# Good shows for wholesale Tees, Polos and Hoodies



## mlodhi (Feb 3, 2007)

I am wondering if someone can suggest any good shows for searching wholesale buyers of Tees, Polos and Hoodies. I would like to attend some of the shows this year for networking and may be even have a stall, if it is not outrageously expensive. Any input will be appreciated.

Thanks

MLodhi


----------



## Jasonda (Aug 16, 2006)

Are you looking to _buy_ tees and hoodies, or sell your line to buyers that work for retail stores?


----------



## scpromos (May 27, 2006)

Where are you located?


----------



## mlodhi (Feb 3, 2007)

Jasonda said:


> Are you looking to _buy_ tees and hoodies, or sell your line to buyers that work for retail stores?

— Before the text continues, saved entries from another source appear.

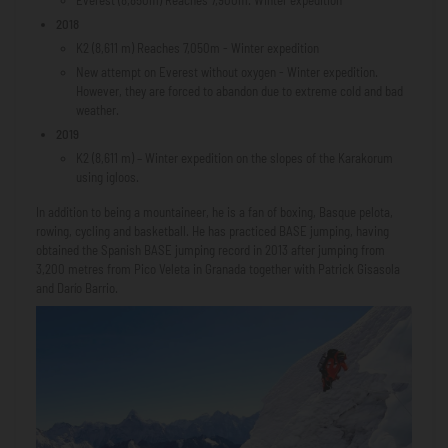
2018
K2 (8,611 m) Reaches 7,050m - Winter expedition
New attempt on Everest without oxygen - Winter expedition.
However, they are forced to abandon due to extreme cold and bad
weather.
2019
K2 (8,611 m) – Winter expedition on the slopes of the Karakorum
using igloos.
In addition to being a mountaineer, he is a fan of boxing, Basque pelota,
rowing, cycling and basketball. He has practiced BASE jumping, having
obtained the Spanish BASE jumping record in 2013 after jumping from
3,200 metres from Pico Veleta in Granada together with Patrick Gisasola
and Darío Barrio.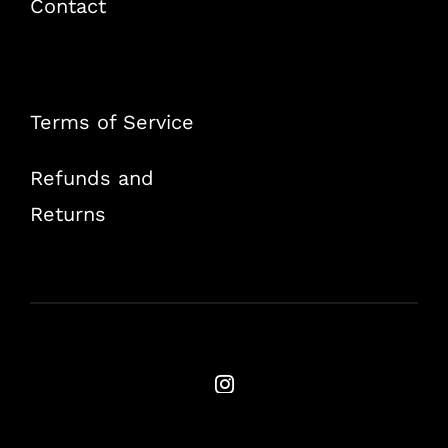
Contact
Terms of Service
Refunds and
Returns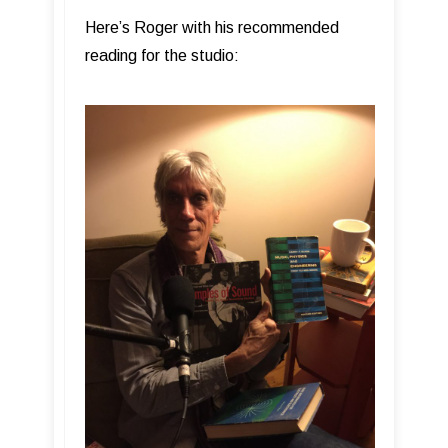
Here’s Roger with his recommended
reading for the studio: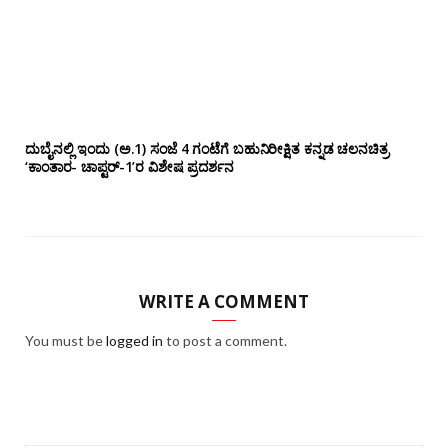
ದುಬೈನಲ್ಲಿ ಇಂದು (ಅ.1) ಸಂಜೆ 4 ಗಂಟೆಗೆ ಬಹುನಿರೀಕ್ಷಿತ ಕನ್ನಡ ಚಲನಚಿತ್ರ
‘ಕಾಂತಾರ- ಚಾಪ್ಟರ್-1’ರ ವಿಶೇಷ ಪ್ರದರ್ಶನ
WRITE A COMMENT
You must be
logged in
to post a comment.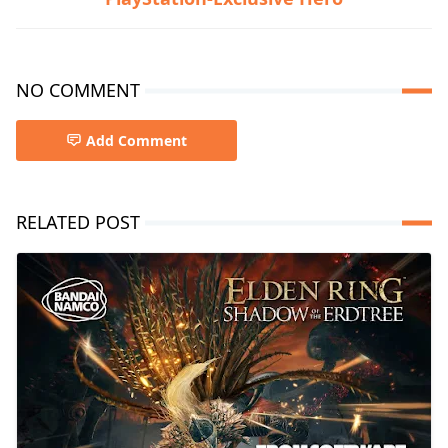
NO COMMENT
Add Comment
RELATED POST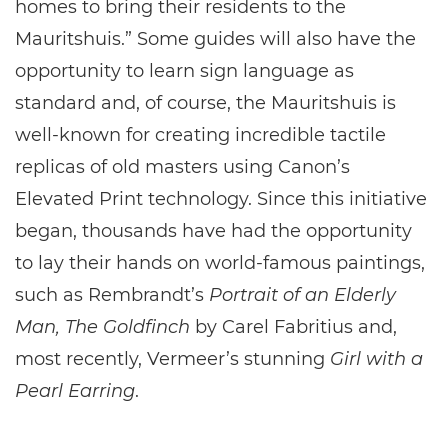
homes to bring their residents to the
Mauritshuis.” Some guides will also have the
opportunity to learn sign language as
standard and, of course, the Mauritshuis is
well-known for creating incredible tactile
replicas of old masters using Canon’s
Elevated Print technology. Since this initiative
began, thousands have had the opportunity
to lay their hands on world-famous paintings,
such as Rembrandt’s
Portrait of an Elderly
Man, The Goldfinch
by Carel Fabritius and,
most recently, Vermeer’s stunning
Girl with a
Pearl Earring
.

We are looking to sell our line (LIMRA) of quality tees, polos, etc. We have offices in MN and CA. Any information regarding good shows this year will be great.

Thanks!
Muhammad


----------



## Jasonda (Aug 16, 2006)

Muhammad,

Try this thread:

http://www.t-shirtforums.com/offline-retail-tradeshows/t14140.html


----------



## scpromos (May 27, 2006)

The Imprinted Sportswear Shows (ISS) are great, there's one here in Long Beach.


----------



## Rodney (Nov 3, 2004)

Hi Muhammad, read through this other thread which lists some shows for people in your industry: http://www.t-shirtforums.com/t-shirt-marketing/t13052.html


----------